Stora Enso has initiated a profit protection programme that will see a paper machine shut down at its Imatra Mill in southern Finland and the equivalent of 115 full-time jobs lost in preparation for uncertain market conditions in 2019.
The pulp and paper company released its Q4 and full-year results for 2018 last week. They showed a 4.4% sales increase on 2017 to €10.5bn (£9.2bn), while sales for Q4 were up 5.8% year-on-year to €2.7bn.
Rising sales were impacted in the quarter, however, by an operational EBITDA decline of 5.1% year-on-year to €405m. Operational EBIT was also down for the quarter by 3.3% to €271m, though it increased 32% to €1.3bn for the full year.
Moving forward, Stora will kick off a €120m profit protection programme in order to protect against the uncertain economic outlook of the year ahead. Key steps in the plan, which is hoped to see full payoff by the end of 2020, will include cost reductions at the company’s Ala and Imavere sawmills in Sweden and Estonia respectively.
Its sixth paper machine at the Finnish Imatra mill will also be decommissioned. With a production capacity of 90,000 tonnes/yr of consumer board, it was described by Stora as a “small machine that has reached its end-of-life”. Closure will result in the loss of the equivalent of 80 full-time jobs.
The machine is set to shut down in either Q3 or by the end of 2019.
Measures in Sweden and Estonia will be enacted to reduce costs and increase productivity, with an equivalent to 35 full-time jobs lost in the process.
In January, Stora completed negotiations that would allow it, if needed, to temporarily lay off employees at its Oulu pulp mill in Finland for a maximum of 90 days in the first half of 2019.
Chief executive Karl-Herik Sundström said: “With reference to current geopolitical developments, there is a notable risk of escalation in protectionist measures to the extent that global trade could materially shrink.
“This would have major knock-on effects for inflation, business sentiment, consumer outlook and ultimately global economic growth.
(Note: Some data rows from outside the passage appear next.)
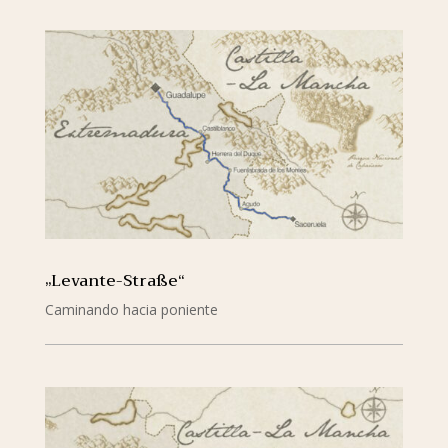
„Levante-Straße“
Caminando hacia poniente
mehr lesen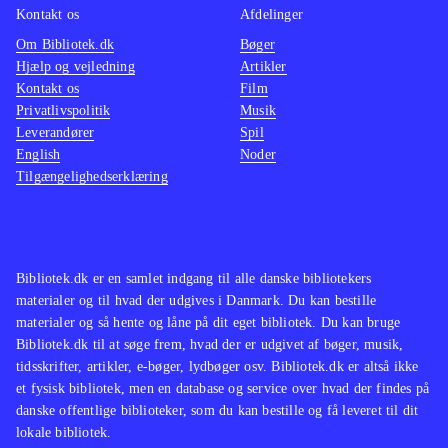
Kontakt os
Afdelinger
Om Bibliotek.dk
Bøger
Hjælp og vejledning
Artikler
Kontakt os
Film
Privatlivspolitik
Musik
Leverandører
Spil
English
Noder
Tilgængelighedserklæring
Bibliotek.dk er en samlet indgang til alle danske bibliotekers
materialer og til hvad der udgives i Danmark. Du kan bestille
materialer og så hente og låne på dit eget bibliotek. Du kan bruge
Bibliotek.dk til at søge frem, hvad der er udgivet af bøger, musik,
tidsskrifter, artikler, e-bøger, lydbøger osv. Bibliotek.dk er altså ikke
et fysisk bibliotek, men en database og service over hvad der findes på
danske offentlige biblioteker, som du kan bestille og få leveret til dit
lokale bibliotek.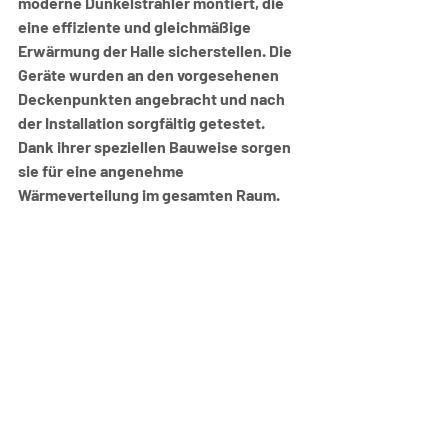
moderne Dunkelstrahler montiert, die 
eine effiziente und gleichmäßige 
Erwärmung der Halle sicherstellen. Die 
Geräte wurden an den vorgesehenen 
Deckenpunkten angebracht und nach 
der Installation sorgfältig getestet. 
Dank ihrer speziellen Bauweise sorgen 
sie für eine angenehme 
Wärmeverteilung im gesamten Raum.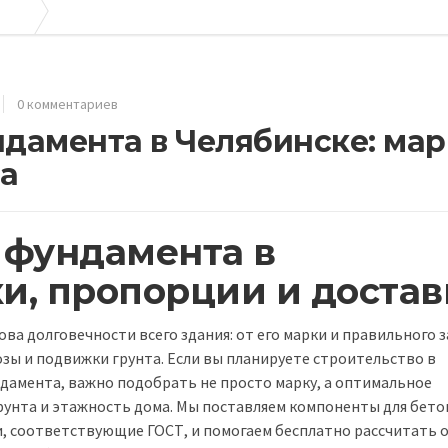
боре
Купить бетон для фундамента в Челябинске: марки, пропорции и достав
0 комментариев
ндамента в Челябинске: мар
а
 фундамента в
и, пропорции и достав
ва долговечности всего здания: от его марки и правильного 
озы и подвижки грунта. Если вы планируете строительство в
ндамента, важно подобрать не просто марку, а оптимальное
рунта и этажность дома. Мы поставляем компоненты для бето
ти, соответствующие ГОСТ, и помогаем бесплатно рассчитать 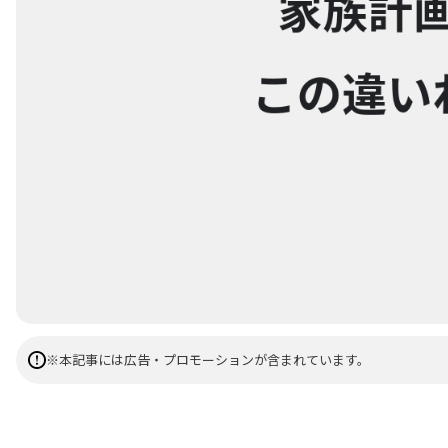
※本記事には広告・プロモーションが含まれています。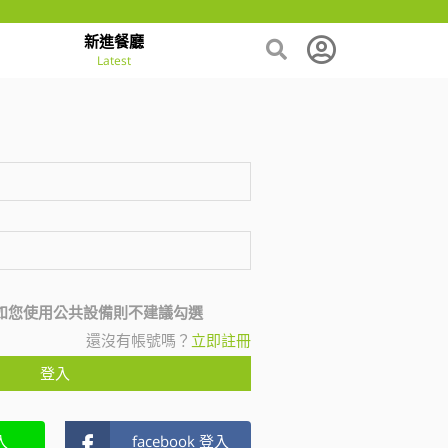
新進餐廳
Latest
如您使用公共設備則不建議勾選
還沒有帳號嗎？
立即註冊
登入
入
facebook 登入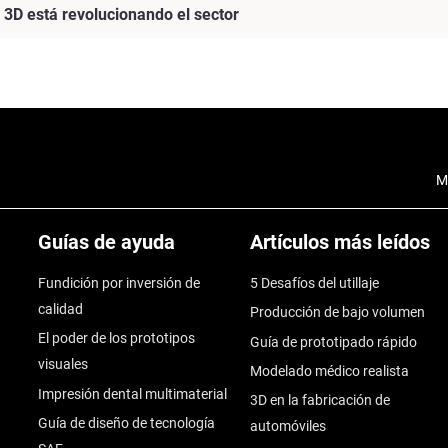
 3D está revolucionando el sector
M
Guías de ayuda
Artículos más leídos
Fundición por inversión de
5 Desafíos del utillaje
calidad
Producción de bajo volumen
El poder de los prototipos
Guía de prototipado rápido
visuales
Modelado médico realista
Impresión dental multimaterial
3D en la fabricación de
Guía de diseño de tecnología
automóviles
Therefore, we have started to implement a profit protection programme of €120m to be kicked off immediately, to better prepare for potential market weakness.”
Operational EBIT at Stora for Q1 2019 is predicted to land between €260-350m, with annual maintenance scheduled at its Veracel pulp mill in Brazil and Ostrołęka containerboard mill in Poland expected to be €20m more expensive than scheduled maintenance carried out in Q1 2018.
Sundström added: “In these times of increased uncertainty and less visibility, 2019 is expected to continue in line with 2018 for us, provided that the current trading conditions do not significantly change.
“I expect growth in demand to continue for all our businesses except for European paper, for which demand is forecast to continue to decline in 2019. Our sales are expected to be higher and costs are forecast to increase in 2019 compared to 2018.
“We will implement measures to mitigate these cost increases and the increased uncertainties with our profit protection programme.”
Stora Enso had not responded to request for further comment at the time of writing.